I need to keep trying to get the idea of isolate the problem first.


did you measure the amperage with the train running yet?


when you do, then remove the loco from the track, put it on it's back with wheels in the air, and connect track power again and measure current.


If still high, I would remove the motor and measure by itself.



If the current is excessive, it's more likely a damaged motor or mechanical binding as opposed to lubrication.


Greg


----------



## DanielBrasil (Oct 19, 2019)

kormsen said:


> _Could i use Singer sewing machine oil?_
> 
> i use it since 1983.
> 
> ...


Havent done yet afraid of damaging something. But as the HO power is 16v max should be no problem, right? I'll get it done as soon as i get home today.

Thanks


----------



## DanielBrasil (Oct 19, 2019)

Greg Elmassian said:


> I need to keep trying to get the idea of isolate the problem first.
> 
> 
> did you measure the amperage with the train running yet?
> ...


Im willing to do that test, but im not sure if i know how to wire the correct way. Could you please look at the photo and tell me if its right?

Also appear to be something loose inside the loco...i think its a weight. Is this normal?

Im going to test the locomotive upside down now!

Appreciate your help!!

Daniel


----------



## Greg Elmassian (Jan 3, 2008)

OK, not correct.


so the current needs to go from one lead of the power pack, to one lead (say the red one) of the meter, and then the other lead (say black) goes to the track.


the other lead of the power pack goes directly to the track.


This way all the current that goes through the loco also must go through the meter.


Be sure you have the meter on amps, and in the right sockets.


You have the meter set to volts not amps... 



keep posting pictures, we will get it right



Greg


----------



## Homo Habilis (Jul 29, 2011)

You might try viewing some of the *how to use a vom meter test for amps* videos to assist with this issue.


----------



## DanielBrasil (Oct 19, 2019)

Greg Elmassian said:


> OK, not correct.
> 
> 
> so the current needs to go from one lead of the power pack, to one lead (say the red one) of the meter, and then the other lead (say black) goes to the track.
> ...


Hello Greg

Thanks for the reply. Now i think i did it right. When measuring, the locomotive dont move, right?

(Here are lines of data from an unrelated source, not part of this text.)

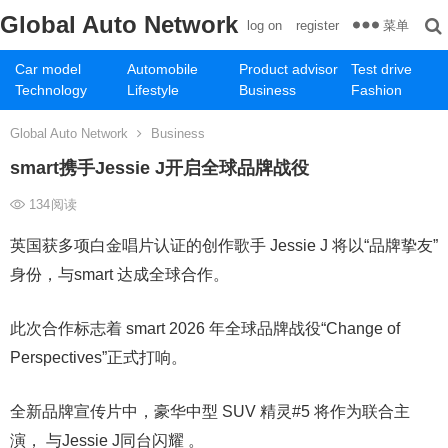
Global Auto Network
菜单
log on
register
Car model
Automobile
Product advisor
Test drive
Technology
Lifestyle
Business
Fashion
Global Auto Network
Business
smart携手Jessie J开启全球品牌战役
134
阅读
英国获多项白金唱片认证的创作歌手 Jessie J 将以“品牌挚友”
身份，与smart 达成全球合作。
此次合作标志着 smart 2026 年全球品牌战役“Change of
Perspectives”正式打响。
全新品牌宣传片中，豪华中型 SUV 精灵#5 将作为联合主
演， 与Jessie J同台闪耀 。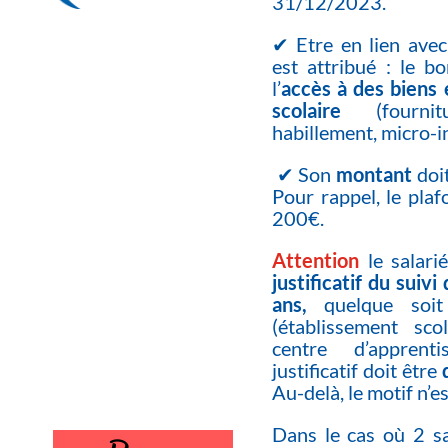
31/12/2023.
✔ Etre en lien avec
est attribué :
le bo
l’
accès à des biens 
scolaire
(fournitu
habillement, micro-i
✔ Son
montant
doi
Pour rappel, le pla
200€.
Attention
le salari
justificatif du suivi
ans,
quelque soit 
(établissement scol
centre d’apprenti
justificatif doit être
Au-delà, le motif n’e
Dans le cas où 2 s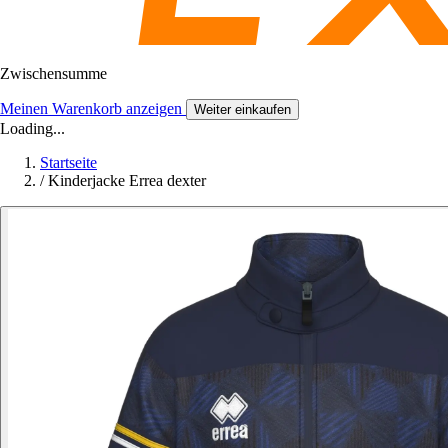
Zwischensumme
Meinen Warenkorb anzeigen
Weiter einkaufen
Loading...
Startseite
/
Kinderjacke Errea dexter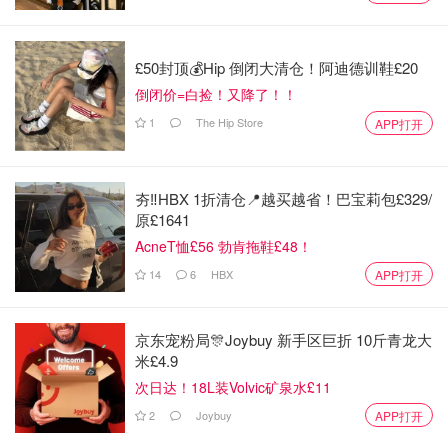
计划由政府的学徒资助计划支付，这意味着你
无需自己承担
学费
。
£50封顶💰Hip 倒闭大清仓！阿迪德训鞋£20
工程和制造业是学位学徒制的主要领域
，但如今，这种模式
倒闭价=白捡！又降了！！
已广泛应用于科技、医疗保健、科学、公务员系统，乃至法
律和金融等众多行业。
1
The Hip Store
APP打开
“多亏学徒制，我的学位一分钱都没花”
夯‼️HBX 1折清仓📍越买越省！巴宝莉包£329/
原£1641
AcneT恤£56 勃肯拖鞋£48！
14
6
HBX
APP打开
京东宠粉局🎊Joybuy 新手区巨折 10斤青龙大
米£4.9
次日达！18L装Volvic矿泉水£11
2
Joybuy
APP打开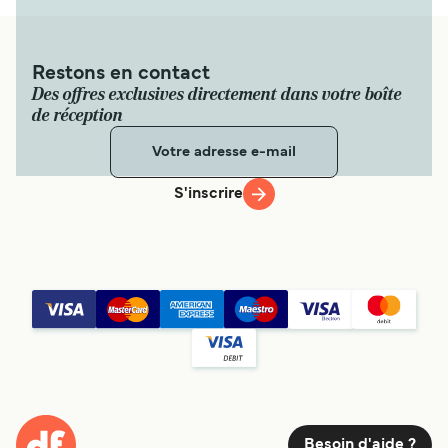
Restons en contact
Des offres exclusives directement dans votre boîte
de réception
S'inscrire
Besoin d'aide ?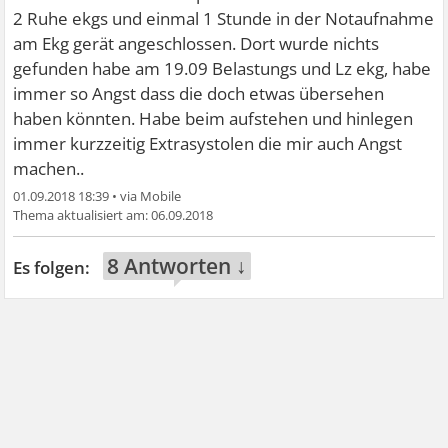
2 Ruhe ekgs und einmal 1 Stunde in der Notaufnahme
am Ekg gerät angeschlossen. Dort wurde nichts
gefunden habe am 19.09 Belastungs und Lz ekg, habe
immer so Angst dass die doch etwas übersehen
haben könnten. Habe beim aufstehen und hinlegen
immer kurzzeitig Extrasystolen die mir auch Angst
machen..
01.09.2018 18:39
•
06.09.2018
8 Antworten ↓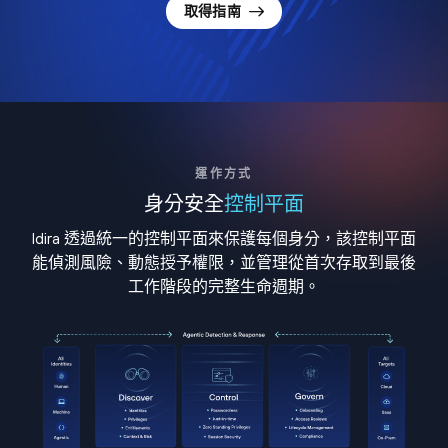
取得指南
運作方式
身分安全
控制平面
Idira 透過統一的控制平面來保護每個身分，該控制平面
能偵測風險、動態授予權限，並管理從首次存取到最後
工作階段的完整生命週期。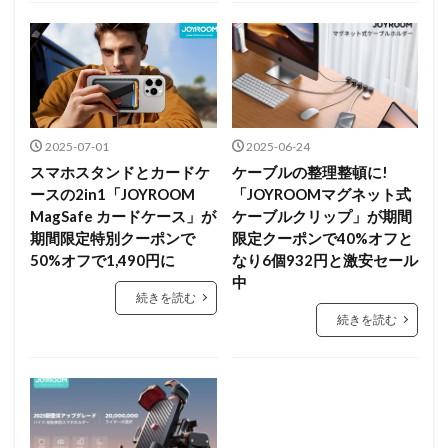
2025-07-01
2025-06-24
スマホスタンドとカードケ
ケーブルの整理整頓に!
ースの2in1「JOYROOM
「JOYROOMマグネット式
MagSafe カードケース」が
ケーブルクリップ」が期間
期間限定特別クーポンで
限定クーポンで40%オフと
50%オフで1,490円に
なり6個932円と激安セール
中
続きを読む
続きを読む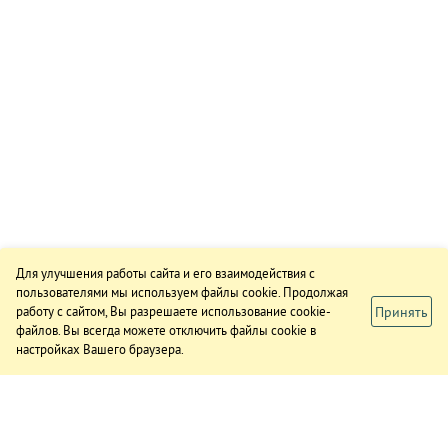
Для улучшения работы сайта и его взаимодействия с
пользователями мы используем файлы cookie. Продолжая
Принять
работу с сайтом, Вы разрешаете использование cookie-
файлов. Вы всегда можете отключить файлы cookie в
настройках Вашего браузера.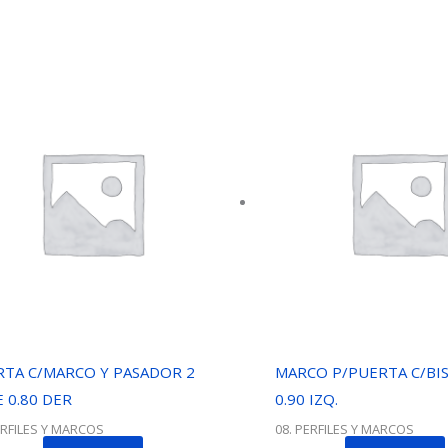
RTA C/MARCO Y PASADOR 2
MARCO P/PUERTA C/BIS
 0.80 DER
0.90 IZQ.
ERFILES Y MARCOS
08. PERFILES Y MARCOS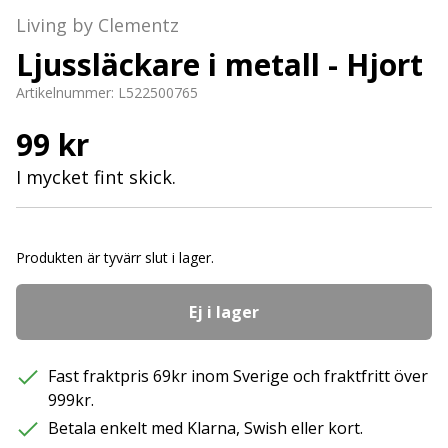
Living by Clementz
Ljussläckare i metall - Hjort
Artikelnummer:
L522500765
99 kr
I mycket fint skick.
Produkten är tyvärr slut i lager.
Ej i lager
Fast fraktpris 69kr inom Sverige och fraktfritt över
999kr.
Betala enkelt med Klarna, Swish eller kort.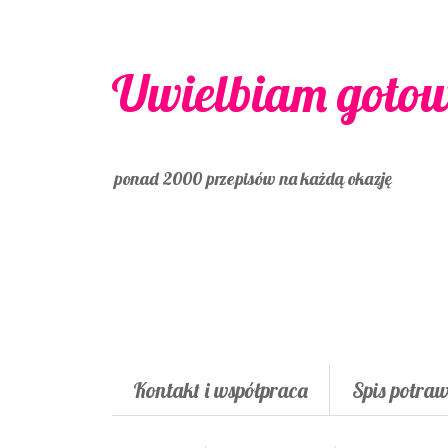
Uwielbiam goto
ponad 2000 przepisów na każdą okazję
Kontakt i współpraca
Spis potra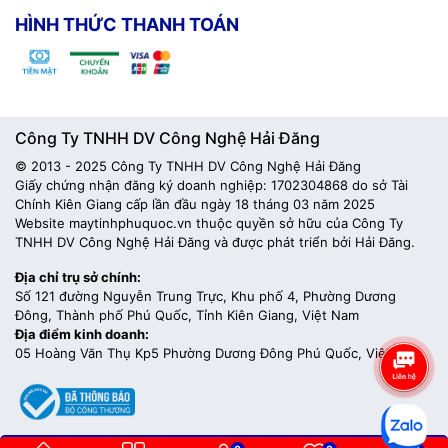
HÌNH THỨC THANH TOÁN
Công Ty TNHH DV Công Nghệ Hải Đăng
© 2013 - 2025 Công Ty TNHH DV Công Nghệ Hải Đăng
Giấy chứng nhận đăng ký doanh nghiệp: 1702304868 do sở Tài
Chính Kiên Giang cấp lần đầu ngày 18 tháng 03 năm 2025
Website maytinhphuquoc.vn thuộc quyền sở hữu của Công Ty
TNHH DV Công Nghệ Hải Đăng và được phát triển bởi Hải Đăng.
Địa chỉ trụ sở chính:
Số 121 đường Nguyễn Trung Trực, Khu phố 4, Phường Dương
Đông, Thành phố Phú Quốc, Tỉnh Kiên Giang, Việt Nam
Địa điểm kinh doanh:
05 Hoàng Văn Thụ Kp5 Phường Dương Đông Phú Quốc, Việt Nam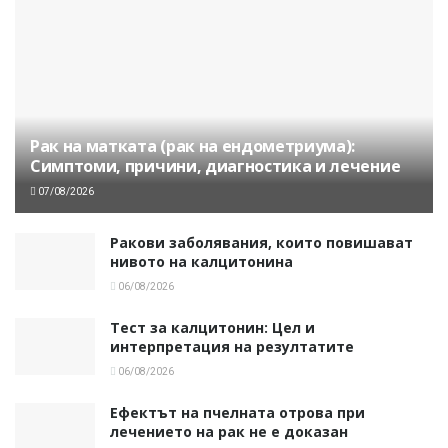
Рак на матката (рак на ендометриума):
Симптоми, причини, диагностика и лечение
07/08/2026
Ракови заболявания, които повишават
нивото на калцитонина
06/08/2026
Тест за калцитонин: Цел и
интерпретация на резултатите
06/08/2026
Ефектът на пчелната отрова при
лечението на рак не е доказан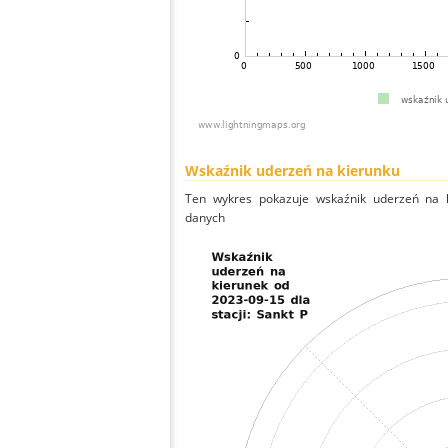
Wskaźnik uderzeń na kierunku
Ten wykres pokazuje wskaźnik uderzeń na k
danych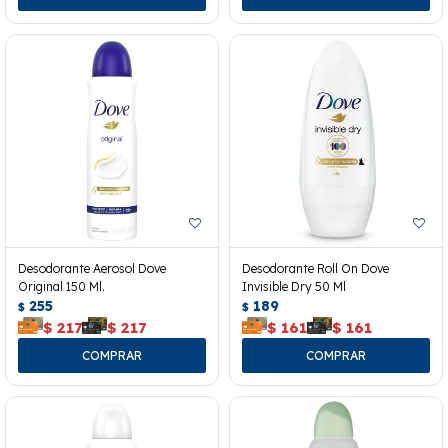
Desodorante Aerosol Dove
Desodorante Roll On Dove
Original 150 Ml.
Invisible Dry 50 Ml
255
189
$
$
$
217
$
217
$
161
$
161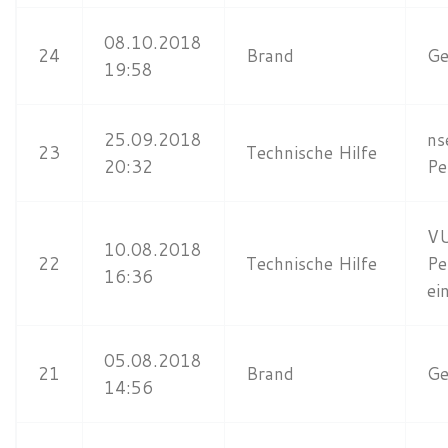
08.10.2018
24
Brand
Ge
19:58
25.09.2018
ns
23
Technische Hilfe
20:32
Pe
VU
10.08.2018
22
Technische Hilfe
Pe
16:36
ei
05.08.2018
21
Brand
Ge
14:56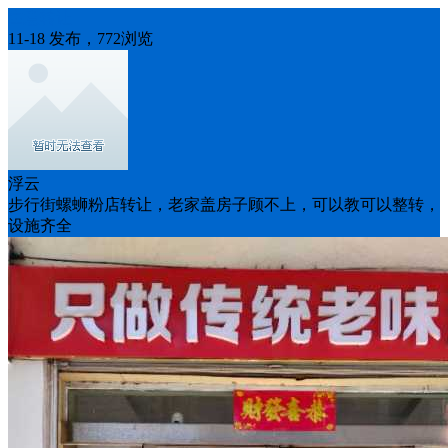
生意转让
11-18 发布，772浏览
浮云
步行街螺蛳粉店转让，老家盖房子顾不上，可以教可以整转，
设施齐全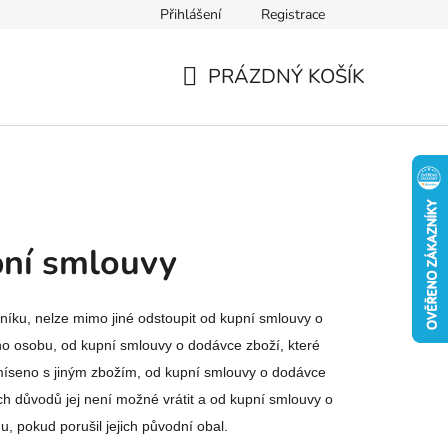
Přihlášení
Registrace
PRÁZDNÝ KOŠÍK
NÁKUPNÍ
KOŠÍK
pní smlouvy
íku, nelze mimo jiné odstoupit od kupní smlouvy o
ho osobu, od kupní smlouvy o dodávce zboží, které
smíseno s jiným zbožím, od kupní smlouvy o dodávce
ých důvodů jej není možné vrátit a od kupní smlouvy o
pokud porušil jejich původní obal.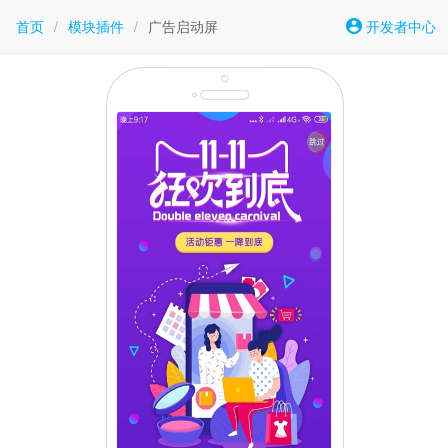
首页
/
模块插件
/
广告启动屏
开发者中心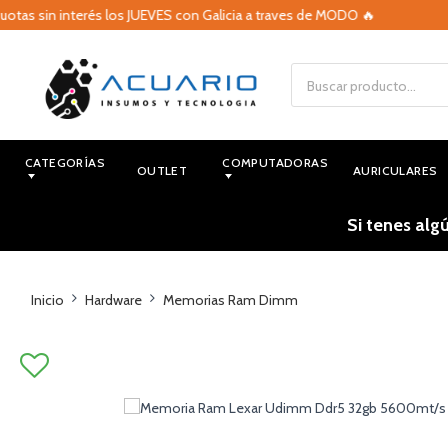
s sin interés los JUEVES con Galicia a traves de MODO 🔥

CATEGORÍAS
COMPUTADORAS
OUTLET
AURICULARES
Si tenes alg
Inicio
Hardware
Memorias Ram Dimm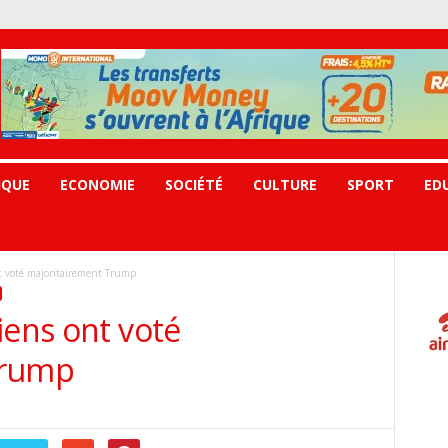
IQUE
ECONOMIE
SOCIÉTÉ
CULTURE
SPORT
ED
t voté majoritairement Trump
iens ont voté
Trump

Im sending a photo.

The measurements were:

Locomotive on track
Speed 1 - 0.60 amps
Speed 2 - 1.15 amps
Speed 3 - 1.46amps
Speed 4 - reached 1.96 and trafo circuit breaked

I must measure with locomotive upside down now, but i know it stops the same way


I also shot a video of the locomotive running upside down..it shows the transformer circuit breakig. Could be my impression but i hear a lot of dragging noise. I dont think this machine was ever lubricated after it left the factory.

Here is the video:

https://youtu.be/9YGSS298PG8

Also noted that only one wheel has a rubber band tire. Is it like this or the other wheels lost theirs? It was covered with some sort of oil but i cleaned it

Thanks!

Daniel




T


----------



## DanielBrasil (Oct 19, 2019)

**** Habilis said:


> You might try viewing some of the *how to use a vom meter test for amps* videos to assist with this issue.


Thanks that helped me a lot!!


----------



## Greg Elmassian (Jan 3, 2008)

wiring looks right, but the loco should have moved... but the circuit breaker tripped at about 2 amps which is expected.


That loco should only draw about 1/2 amp to move when not pulling anything... so something is very wrong.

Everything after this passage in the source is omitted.